Ms. Kara Armellino/ Instructional Paraprofessional 

The connection between art and science has always inspired me.  Artists and scientists share a similar curiosity of the world and approach their subjects with the same open mind.  Artists were inventing, dissecting and theorizing alongside scientists for as long as art was being created.  The Greek sculptors perfected their understanding and portrayal of human anatomy while DaVinci created fantastical inventions and anatomical illustrations that are still used today.  Artists have always been some of the world’s best observers and one recurring subject that has consistently fascinated artists is the sky.  While some artists captured scientifically accurate portrayals of the world intentionally, one artist, during a turbulent time in his life, was able to accurately “represent one of the most supremely difficult concepts nature has ever brought before mankind.”  This particular artist’s name, because of his masterpiece, has become synonymous with the subject of the night sky.  This artist is Vincent Van Gogh and his masterpiece that “shed light on the concept of turbulent flow in fluid dynamics” is the beloved painting Starry Night.

In our Art History class, students created their own paintings based on Van Gogh’s starry masterwork.  It is a painting they had all seen before but never saw for it’s true achievement. To give them inspiration and a new perspective on a familiar work, students were shown a video about the scientific accuracy of Starry Night.  It speaks about how “at the peak of his lifelong struggle with mental illness, he created the legendary painting while staying at the mental asylum into which he had voluntarily checked himself into after mutilating his own ear.”  Those familiar swirls and stars or “eddies” in Starry Night are showing a previously unsolved problem in physics: turbulent flow. This concept of “big eddies transferring their energy to smaller eddies” is what students were asked to capture in their paintings.
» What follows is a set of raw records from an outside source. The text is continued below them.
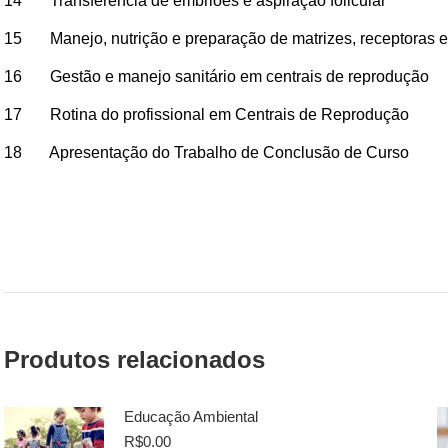
14 Transferência de embriões e aspiração folicular
15 Manejo, nutrição e preparação de matrizes, receptoras 
16 Gestão e manejo sanitário em centrais de reprodução
17 Rotina do profissional em Centrais de Reprodução
18 Apresentação do Trabalho de Conclusão de Curso
Produtos relacionados
Educação Ambiental
R$
0.00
Artists don’t fit into any particular box and are some of the most versatile and resilient types people.  Van Gogh is a perfect example of how someone could take a difficult time and translate pain into beauty.  Even while experiencing personal strife, Van Gogh was still able to be so attentive to the world around him that he was able to unknowingly depict one of the most difficult concepts in science.  By introducing students to Van Gogh’s personal history and what he was able to achieve despite his mental struggles, students were able to see one of the most familiar works of art from a new perspective and with a greater appreciation.